Urine test detects aggressive prostate cancer with few false negatives

Feb. 12, 2021

A urine test based on research at the University of Michigan Rogel Cancer Center could have avoided one third of unnecessary prostate cancer biopsies while failing to detect only a small number of cancers, according to a validation study that included more than 1,500 patients, according to a news release from the university.

The findings appear in the March issue of the Journal of Urology.

The MyProstateScore test, which is being commercialized by LynxDX, a U-M startup company, measures levels of cancer-specific genes in a patient’s urine. It is based on U-M research that discovered that half of all prostate tumors harbor a certain genetic anomaly in which the genes TMPRSS2 and ERG relocate on a chromosome and fuse together – creating an on-switch for prostate cancer development.

“Our ultimate goal was to determine whether the MyProstateScore test could be a practical, reliable test that could rule out the need for more costly or invasive testing in men referred for a prostate biopsy,” says study lead author Jeffrey Tosoian, MD, MPH, Clinical Lecturer in Urology at Michigan Medicine.

Tosoian and two of his co-authors were founders of LynxDX and hold an equity stake in the company.
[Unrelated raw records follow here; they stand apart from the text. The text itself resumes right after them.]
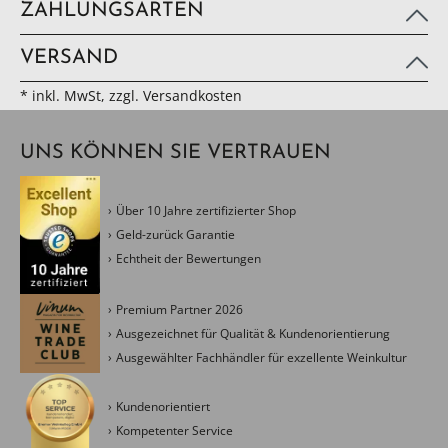
ZAHLUNGSARTEN
VERSAND
* inkl. MwSt, zzgl. Versandkosten
UNS KÖNNEN SIE VERTRAUEN
Über 10 Jahre zertifizierter Shop
Geld-zurück Garantie
Echtheit der Bewertungen
Premium Partner 2026
Ausgezeichnet für Qualität & Kundenorientierung
Ausgewählter Fachhändler für exzellente Weinkultur
Kundenorientiert
Kompetenter Service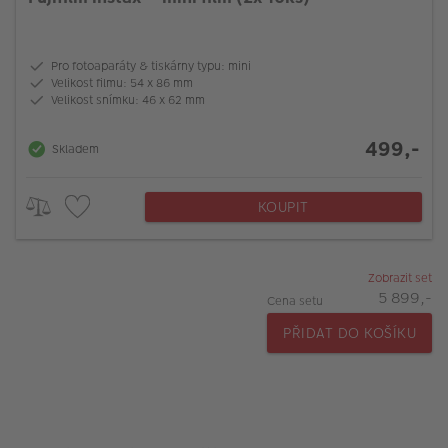
Pro fotoaparáty & tiskárny typu: mini
Velikost filmu: 54 x 86 mm
Velikost snímku: 46 x 62 mm
499,-
Skladem
KOUPIT
Zobrazit set
5 899,-
Cena setu
PŘIDAT DO KOŠÍKU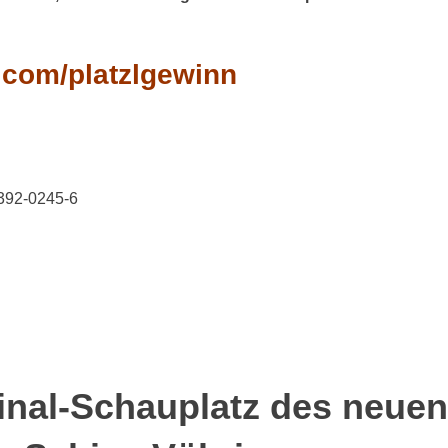
.com/platzlgewinn
8392-0245-6
iginal-Schauplatz des neuen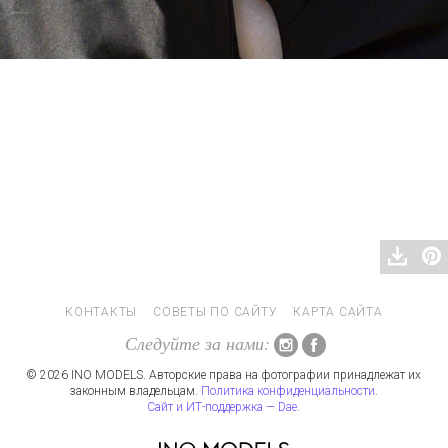
КОНТАКТЫ
СОВЕТЫ ПО САЙТУ
КАРТА САЙТА
Следуйте за нами:
© 2026 INO MODELS. Авторские права на фотографии принадлежат их
законным владельцам.
Политика конфиденциальности
.
Сайт и ИТ-поддержка — Dae
.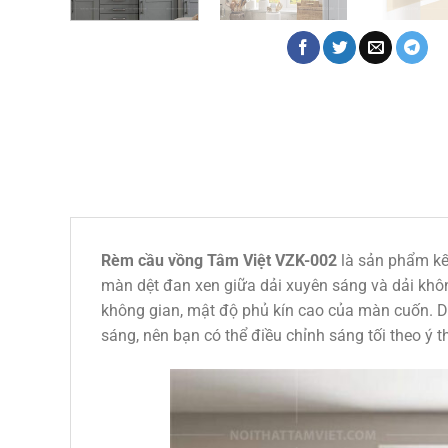
Rèm cầu vồng Tâm Việt VZK-002
là sản phẩm kết
màn dệt đan xen giữa dải xuyên sáng và dải khôn
không gian, mật độ phủ kín cao của màn cuốn. D
sáng, nên bạn có thể điều chỉnh sáng tối theo ý t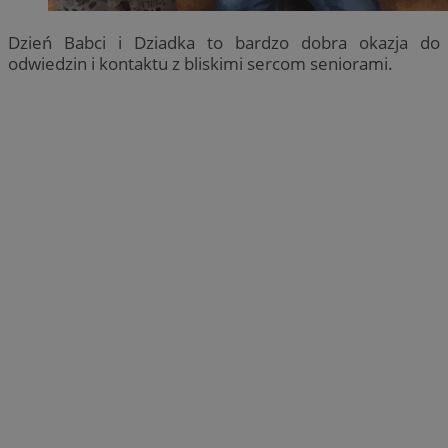
Dzień Babci i Dziadka to bardzo dobra okazja do
odwiedzin i kontaktu z bliskimi sercom seniorami.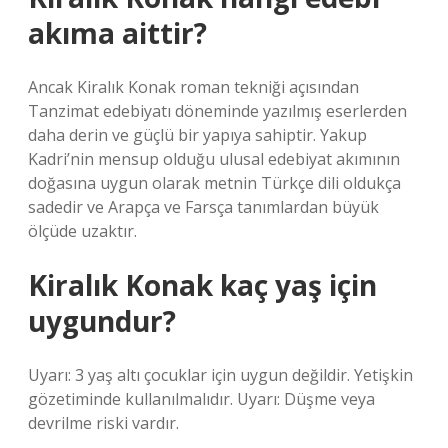
akıma aittir?
Ancak Kiralık Konak roman tekniği açısından
Tanzimat edebiyatı döneminde yazılmış eserlerden
daha derin ve güçlü bir yapıya sahiptir. Yakup
Kadri’nin mensup olduğu ulusal edebiyat akımının
doğasına uygun olarak metnin Türkçe dili oldukça
sadedir ve Arapça ve Farsça tanımlardan büyük
ölçüde uzaktır.
Kiralık Konak kaç yaş için
uygundur?
Uyarı: 3 yaş altı çocuklar için uygun değildir. Yetişkin
gözetiminde kullanılmalıdır. Uyarı: Düşme veya
devrilme riski vardır.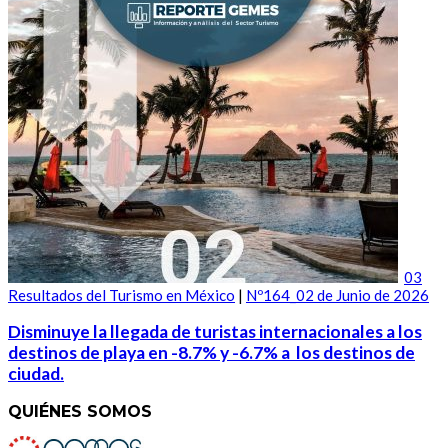
03
Resultados del Turismo en México
|
Nº164_02 de Junio de 2026
Disminuye la llegada de turistas internacionales a los
destinos de playa en -8.7% y -6.7% a los destinos de
ciudad.
QUIÉNES SOMOS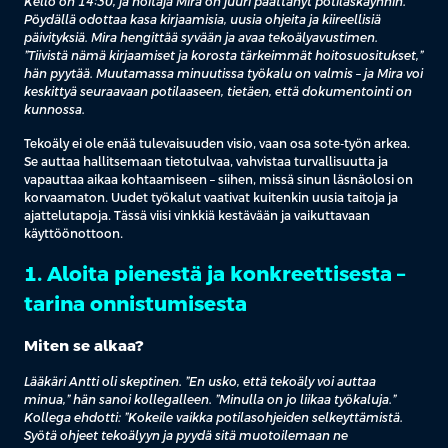
Kello on 14:30, ja hoitaja Mira on juuri päättänyt potilaskäynnin.
Pöydällä odottaa kasa kirjaamisia, uusia ohjeita ja kiireellisiä
päivityksiä. Mira hengittää syvään ja avaa tekoälyavustimen.
”Tiivistä nämä kirjaamiset ja korosta tärkeimmät hoitosuositukset,”
hän pyytää. Muutamassa minuutissa työkalu on valmis – ja Mira voi
keskittyä seuraavaan potilaaseen, tietäen, että dokumentointi on
kunnossa.
Tekoäly ei ole enää tulevaisuuden visio, vaan osa sote-työn arkea.
Se auttaa hallitsemaan tietotulvaa, vahvistaa turvallisuutta ja
vapauttaa aikaa kohtaamiseen – siihen, missä sinun läsnäolosi on
korvaamaton. Uudet työkalut vaativat kuitenkin uusia taitoja ja
ajattelutapoja. Tässä viisi vinkkiä kestävään ja vaikuttavaan
käyttöönottoon.
1. Aloita pienestä ja konkreettisesta –
tarina onnistumisesta
Miten se alkaa?
Lääkäri Antti oli skeptinen. ”En usko, että tekoäly voi auttaa
minua,” hän sanoi kollegalleen. ”Minulla on jo liikaa työkaluja.”
Kollega ehdotti: ”Kokeile vaikka potilasohjeiden selkeyttämistä.
Syötä ohjeet tekoälyyn ja pyydä sitä muotoilemaan ne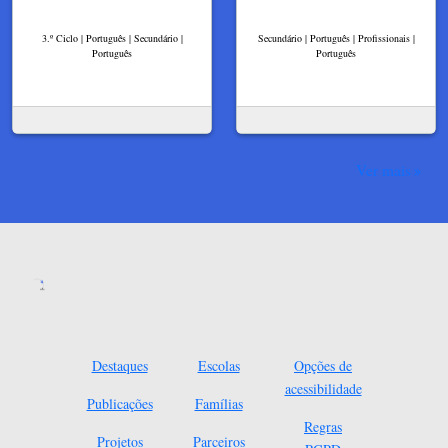
3.º Ciclo | Português | Secundário |
Secundário | Português | Profissionais |
Português
Português
Ver mais
Destaques
Escolas
Opções de
acessibilidade
Publicações
Famílias
Regras
Projetos
Parceiros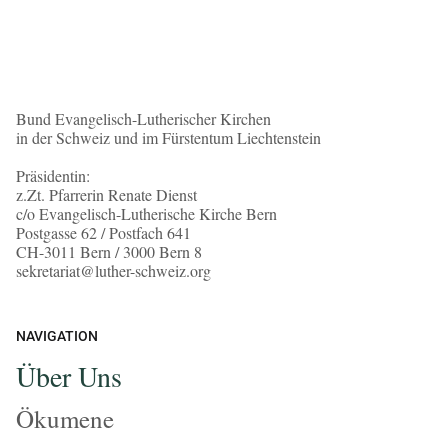
Bund Evangelisch-Lutherischer Kirchen
in der Schweiz und im Fürstentum Liechtenstein
Präsidentin:
z.Zt. Pfarrerin Renate Dienst
c/o Evangelisch-Lutherische Kirche Bern
Postgasse 62 / Postfach 641
CH-3011 Bern / 3000 Bern 8
sekretariat@luther-schweiz.org
NAVIGATION
Über Uns
Ökumene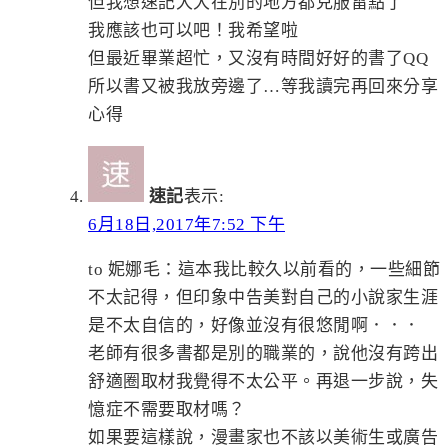
但我想速記大大在別的地方都克服雷點了
我應該也可以吧！我希望啦
但最近畢業超忙，又沒有時間好好的書了QQ
所以書又被我放旁邊了…等我讀完再回來分享
心得
速記
表示:
6月18日,2017年7:52 下午
to 妮娜毛：這本我比較久以前看的，一些細節
不太記得，但印象中告美對自己的小說家生涯
是不太自信的，好像並沒有很悠閒啊．．．
老師有很多書都是別的職業的，說他沒有跨出
舒適圈取材我覺得不太公平。再退一步說，失
憶症不需要取材嗎？
如果要這樣說，漫畫家也不該以美術生或廣告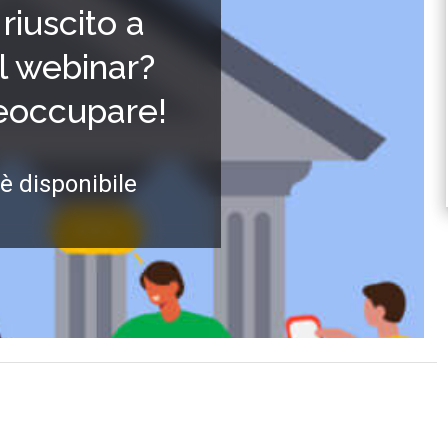
riuscito a
il webinar?
reoccupare!
 è disponibile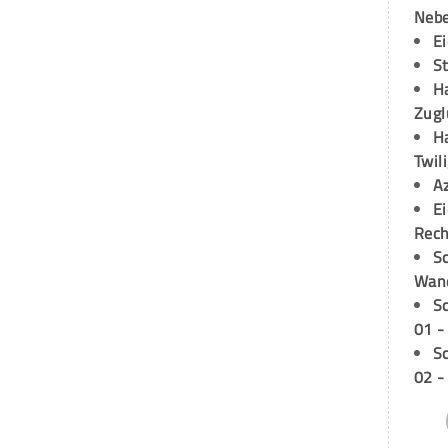
Neb
E
S
H
Zugl
H
Twil
A
E
Rech
Sc
Wand
S
01 -
S
02 -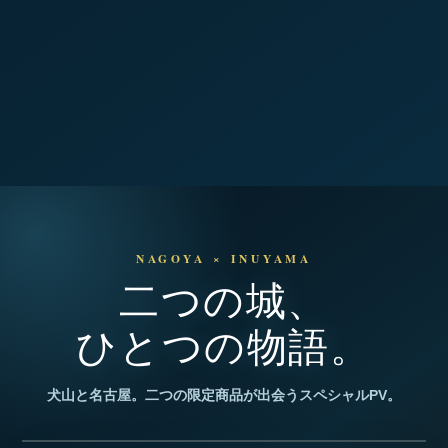
NAGOYA × INUYAMA
二つの城、
ひとつの物語。
犬山と名古屋。二つの限定商品が出会うスペシャルPV。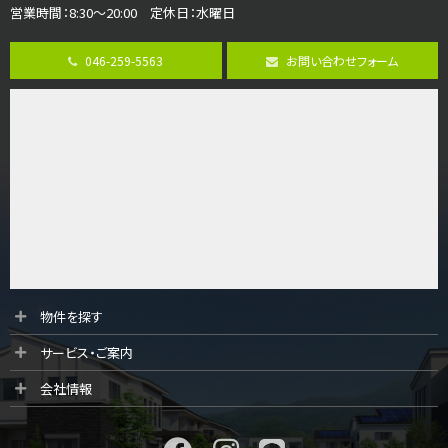
営業時間：8:30～20:00 定休日：水曜日
第8位
3,598万円
046-259-5563
お問い合わせフォーム
4ＬＤＫ
長後駅
バ11分
・
歩6分
全棟ＬＤＫは16帖の4ＬＤＫ！食器洗い乾燥機や浴…
第9位
4,590万円
4ＬＤＫ
海老名駅
バ18分
・
歩6分
開放感のある角地区画。車３台並列駐車可能です。 …
第10位
物件を探す
4,190万円
サービス・ご案内
4ＬＤＫ
桜ヶ丘駅
会社情報
バ14分
・
歩4分
LDK約20帖とゆとりある広さ！WIC、SICの…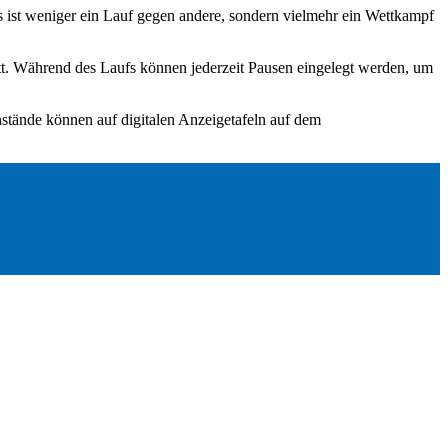
Es ist weniger ein Lauf gegen andere, sondern vielmehr ein Wettkampf
att. Während des Laufs können jederzeit Pausen eingelegt werden, um
nstände können auf digitalen Anzeigetafeln auf dem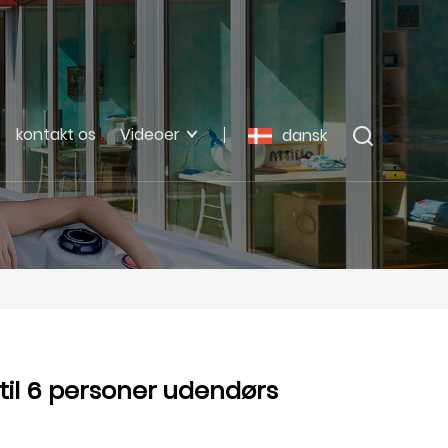
kontakt os
Videoer
dansk
il 6 personer udendørs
The validation study included patients seen at academic health centers and in community health settings. Among these 1,525 patients, 338 – 22 percent – had cancers detected on biopsy that were group grade 2 or higher, meaning they were serious enough to warrant immediate treatment.

If the MyProstateScore test had been available to patients in the study, 387 biopsies that found no cancer or slow-growing cancer could have been avoided, the study found. Meanwhile, the test would have missed only 10 clinically significant cancers that would have warranted immediate treatment.